È assai probabile che ella, dopo aver compreso che il sistema politico è da tempo affetto da ciò che il mio compianto amico Giulio Savelli definì più volte come l’alternanza obbligatoria, abbia deciso di sostenere una competizione elettorale scevra di tali promesse miracolistiche, con l’obiettivo di durare oltre i limiti di una legislatura, così come è accaduto ad alcuni fenomeni che l’hanno preceduta. Matteo Renzi e gli scappati di casa del Movimento 5 Stelle ne rappresentano un esempio lampante.

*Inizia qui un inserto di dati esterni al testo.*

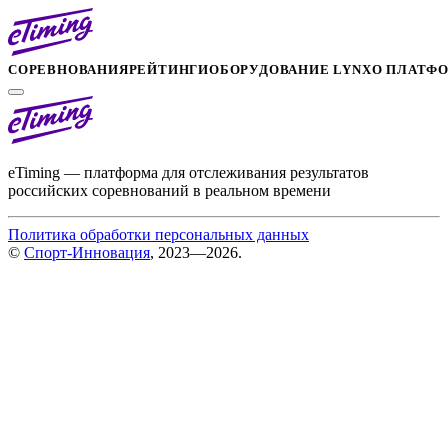
СОРЕВНОВАНИЯ
РЕЙТИНГИ
ОБОРУДОВАНИЕ LYNX
О ПЛАТФ
eTiming — платформа для отслеживания результатов
российских соревнований в реальном времени
Политика обработки персональных данных
©
Спорт-Инновация
, 2023—2026.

Raggiunto in breve un consenso stellare, proprio cavalcando l’illusione di poter accontentare qualsiasi istanza proveniente dal Paese, costoro lo hanno rapidamente e inevitabilmente perso a causa delle troppe aspettative che essi sono riusciti a capitalizzare nelle urne.
D’altro canto, sulla base dei nostri colossali problemi sistemici – bassa crescita, debito sovrano salito al 152% del Pil, eccesso di fiscalità e di burocrazia e un bilancio pubblico devastato dalla voragine della spesa corrente – quella che probabilmente passerà alla storia come la prima donna premier della Repubblica sembra essersi resa perfettamente conto che, con in un Paese che cammina letteralmente sull’orlo del baratro, non è più possibile scherzare col fuoco.
Non è più possibile, tanto per fare un esempio, comportarsi come il suo principale avversario del centro-sinistra, Enrico Letta il quale, probabilmente puntando più che altro ad una sconfitta onorevole, si è permesso il “lusso” di promettere all’esercito degli insegnanti italiani, molti dei quali appartenenti al bacino elettorale del Partito democratico, di adeguare i loro stipendi alla media di quelli europei, sebbene già adesso, a causa di una pianta organica smisurata, circa il 97% della spesa per l’istruzione pubblica serve a coprire i trattamenti economici dei lavoratori della scuola.
Non vorrei essere poi smentito dai fatti, ma se Giorgia Meloni dovesse mantenere la barra dritta su un tale concreto realismo politico-programmatico, abbastanza inusitato nell’Italia delle meteore, anche molti liberali che non l’hanno mai votata, tra cui il sottoscritto, potrebbero pensare di farlo. Staremo a vedere.